Un caldo unto e feroce, che toglie la voglia di respirare, che fa diventar cattivi; un caldo col quale in questo angolo di Pianura Padana bisogna giocoforza saper convivere. L’appuntamento è nella piazzetta antistante al Due, il teatro di prosa per eccellenza della città. Di solito da lì si passa solo per entrare in un parcheggio sotterraneo dai costi formidabili. Stavolta però il moto è contrario: non verso il basso, ma verso l’alto. Qualche rampa di scale e si apre un foyer a cielo aperto, col suo caffè brillantato; ancora due passi, giri l’angolo, ed ecco l’Arena Shakespeare: uno spazio tutto nuovo, un teatro a metà tra il greco e l’elisabettiano, che proprio oggi, per la prima volta, si schiude alla città.

Guardi all’insù e vedi già qualche timida stella. Questa sera si recita Sogno di una notte di mezza estate di Shakespeare, con le musiche di scena di Mendelssohn. Quando risuonano le prime note della meravigliosa Ouverture, frutto della fantasia di un compositore appena diciassettenne, balsamo freschissimo si spande in un baleno. Dal sipario spunta la testa malandrina di Puck, ed ecco che – meraviglia delle meraviglie – l’afa si dilegua e cresce tutt’attorno un bosco rigoglioso popolato di fate e fauni. L’allestimento non è nuovo, ma rinnovato. Sette anni fa lo si era applaudito al Teatro Regio; oggi, con una drammaturgia più frizzante e in un contesto meno ingessato, il risultato è ancora più gustoso.

Sull’arguta traduzione del testo scespiriano approntata da Luca Fontana, il regista Walter Le Moli costruisce uno spettacolo snello e coinvolgente, che esalta lo spirito giocoso degli attori (in buona parte membri della compagnia stabile del teatro Due).
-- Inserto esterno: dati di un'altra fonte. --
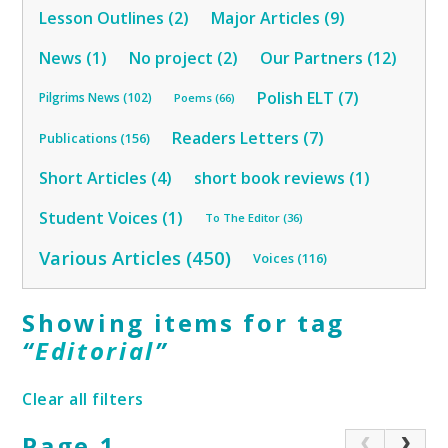
Lesson Outlines (2)
Major Articles (9)
News (1)
No project (2)
Our Partners (12)
Polish ELT (7)
Pilgrims News (102)
Poems (66)
Readers Letters (7)
Publications (156)
Short Articles (4)
short book reviews (1)
Student Voices (1)
To The Editor (36)
Various Articles (450)
Voices (116)
Showing items for tag
“
Editorial
”
Clear all filters
Page 1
Il ruolo di Puck sembra ritagliato sul fisico nervoso e sul piglio irriverente di Luca Nucera; Paola De Crescenzo è tanto regale quanto fascinosa nella duplice veste di Titania-Ippolita; il Nick Bottom di Nanni Tormen governa con una comicità candida, quasi materna, la scalcinata troupe di attori-artigiani chiamata ad inscenare la storia di Piramo e Tisbe.

La parte musicale dello spettacolo è affidata a Noris Borgogelli, che guida con buon mestiere l’Orchestra Filarmonica Toscanini, le soliste Elena Bakanova e Aurora Faggioli, e il coro giovanile Ars Canto. Al di là di qualche legnosità in passaggi che richiederebbero leggerezza, e di tempi un po’ troppo languidi nel Lied con coro, il risultato complessivo soddisfacente, e soprattutto ben amalgamato con il dramma.

Le due ore di spettacolo scorrono lievi per gli spettatori che assiepano l’Arena: si dimentica il caldo, il mal di natiche provocato dalle austere gradinate in cemento, il rumore del traffico che di tanto in tanto, in lontananza, tenta invano di turbare il Sogno. Shakespeare e Mendelssohn: quale miglior modo per celebrare il solstizio d’estate?